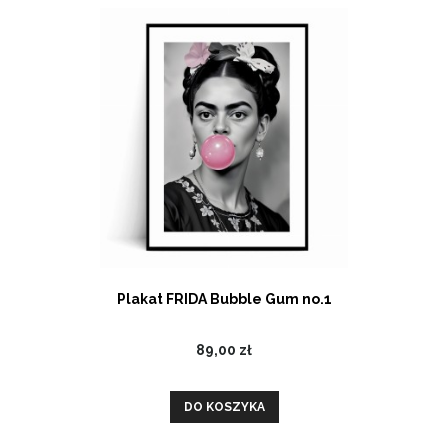
Plakat FRIDA Bubble Gum no.1
89,00 zł
DO KOSZYKA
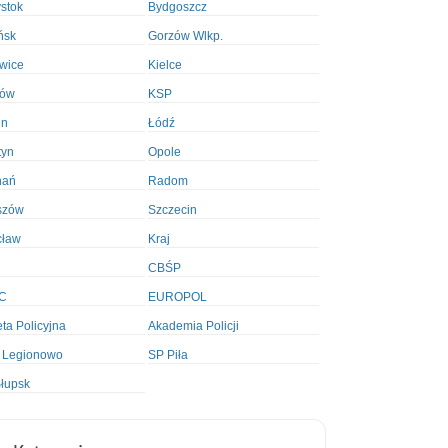
ystok
Bydgoszcz
ńsk
Gorzów Wlkp.
wice
Kielce
ków
KSP
in
Łódź
tyn
Opole
nań
Radom
szów
Szczecin
cław
Kraj
CBŚP
C
EUROPOL
ta Policyjna
Akademia Policji
 Legionowo
SP Piła
łupsk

= = = = = = =

Could you reproduce the records above exactly, leaving out every picture?

Output of the task.
Plakat FRIDA Bubble Gum no.1
89,00 zł
DO KOSZYKA
ystok
Bydgoszcz
ńsk
Gorzów Wlkp.
wice
Kielce
ków
KSP
in
Łódź
tyn
Opole
nań
Radom
szów
Szczecin
cław
Kraj
CBŚP
C
EUROPOL
ta Policyjna
Akademia Policji
 Legionowo
SP Piła
łupsk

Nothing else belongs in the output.